À moins de 100 jours du premier tour des élections annoncé pour le 13 décembre, les révélations de l’ancien sénateur Jean Renel Sénatus, dit Zokiki, jettent une ombre inquiétante sur le processus en cours. Invité le 9 septembre à l’émission « Se sa Nou vle », l’ancien commissaire du gouvernement a dénoncé un trafic de listes contenant les Numéros d’Identification Nationale Unique (NINU) de citoyens, vendues entre 8 000 et 10 000 dollars américains dans certains hôtels de Pétion-Ville. Ces listes, selon lui, seraient destinées à permettre à des formations politiques d’atteindre artificiellement le seuil de 30 000 membres exigé par le Conseil électoral provisoire (CEP).
Les faits rapportés méritent d’être examinés avec sérieux. Zokiki cite l’exemple de structures politiques, notamment « LAVEH », qui aurait déclaré 34 000 membres, dont seuls 5 000 auraient été validés par la plateforme du CEP. Il affirme que ces données proviendraient d’institutions publiques et de maisons de transfert, parfois collectées lors de distributions d’aide humanitaire dans des camps de fortune, où les bénéficiaires doivent présenter leur carte d’identification. Certaines listes porteraient même des identifiants ou tags permettant de retracer leur origine institutionnelle. L’ancien parlementaire indique avoir déjà saisi le CEP et annonce qu’il le sommera d’ouvrir des enquêtes. Il appelle l’opinion publique à exiger la vérification des premiers groupements ayant rapidement annoncé avoir atteint le seuil.

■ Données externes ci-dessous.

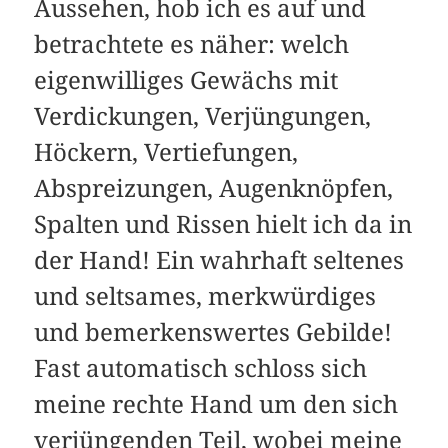
Aussehen, hob ich es auf und
betrachtete es näher: welch
eigenwilliges Gewächs mit
Verdickungen, Verjüngungen,
Höckern, Vertiefungen,
Abspreizungen, Augenknöpfen,
Spalten und Rissen hielt ich da in
der Hand! Ein wahrhaft seltenes
und seltsames, merkwürdiges
und bemerkenswertes Gebilde!
Fast automatisch schloss sich
meine rechte Hand um den sich
verjüngenden Teil, wobei meine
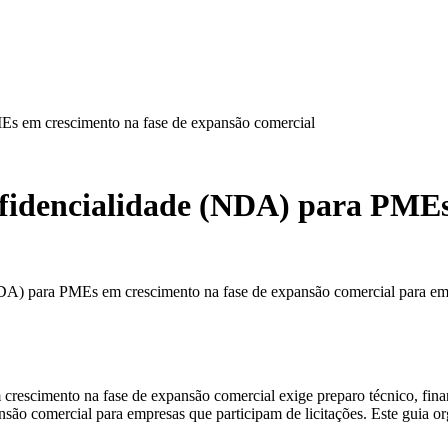
MEs em crescimento na fase de expansão comercial
onfidencialidade (NDA) para PMEs
NDA) para PMEs em crescimento na fase de expansão comercial para empr
rescimento na fase de expansão comercial exige preparo técnico, finan
 comercial para empresas que participam de licitações. Este guia orga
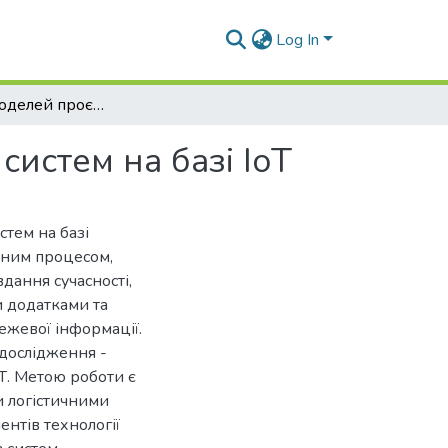
Log In
Розробка моделей проєктування термінальних систем на базі IoT
истем на базі IoT
стем на базі
ичним процесом,
дання сучасності,
 додатками та
жевої інформації.
 дослідження -
оТ. Метою роботи є
 логістичними
нтів технології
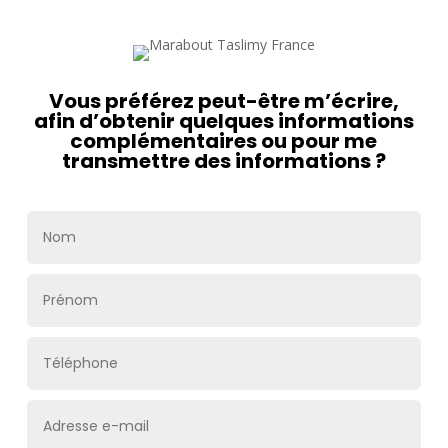
Vous préférez peut-être m’écrire,
afin d’obtenir quelques informations
complémentaires ou pour me
transmettre des informations ?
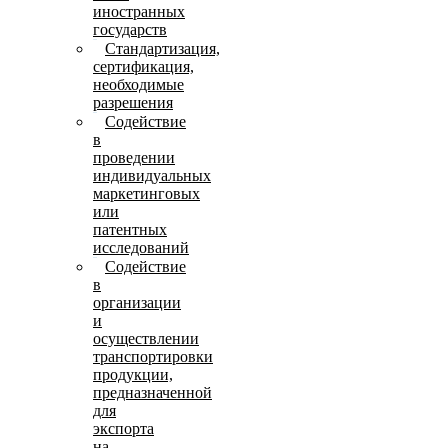
иностранных
государств
Стандартизация,
сертификация,
необходимые
разрешения
Содействие
в
проведении
индивидуальных
маркетинговых
или
патентных
исследований
Содействие
в
организации
и
осуществлении
транспортировки
продукции,
предназначенной
для
экспорта
на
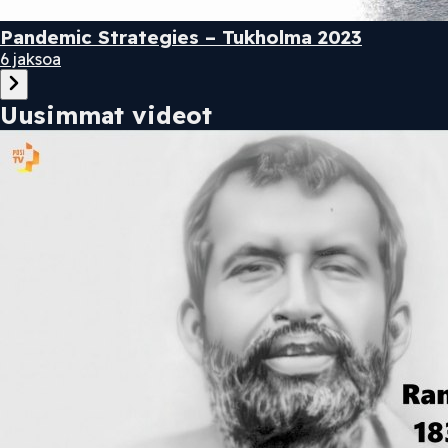
Pandemic Strategies – Tukholma 2023
6 jaksoa
Uusimmat videot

Ces allégations, bien qu’elles restent à vérifier par des investigations techniques et administratives, soulèvent des questions fondamentales. L’utilisation de données personnelles sans le consentement des citoyens constitue une atteinte grave à la vie privée et à la crédibilité du processus électoral. Si des listes de NINU circulent effectivement et sont intégrées frauduleusement dans les dossiers d’inscription des partis, cela fausse dès le départ l’égalité des chances et ouvre la porte à des manipulations massives. L’hypothèse d’une collecte détournée lors de programmes d’assistance aux populations vulnérables est particulièrement troublante : elle transformerait l’aide humanitaire en instrument politique.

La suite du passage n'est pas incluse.